Towards sundown we came upon a hamlet, set among the hills. Our hearts had beat quicker as we drew near, for with the glory of light gathered above the west the mountains had taken upon them a bloom soft and wonderful, and we thought that at last we were upon the gates of the hills towards which we had journeyed so eagerly. But when we reached the last pines on the ridge we saw the wild doves flying far westward. Beyond us, under a pale star, dimly visible in a waste of rose, were the Hills of Dream.

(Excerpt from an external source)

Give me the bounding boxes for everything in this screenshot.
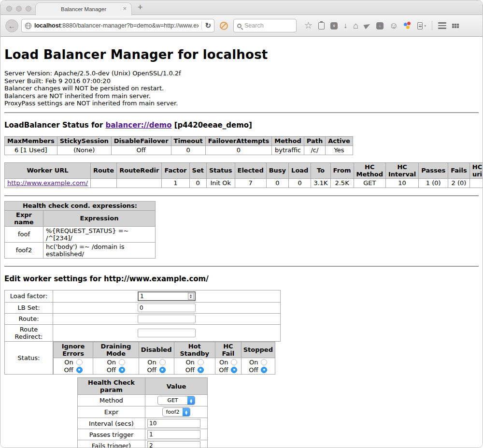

The Soul wished to go to them at once, for now they seemed so near to us that we might well reach them with the rising of the moon. But the others were tired, nor did the Hills seem so near to them. So we sat down by the peat-fire in a shepherd's cottage, and ate of milk and porridge, and talked with the man about the ways of that district, and the hills, and how best to reach them. "If you want work," he said, "you should go away south, where the towns are, an' not to these lonely hills. They are so barren, that even the goatherds no longer wander their beasts there."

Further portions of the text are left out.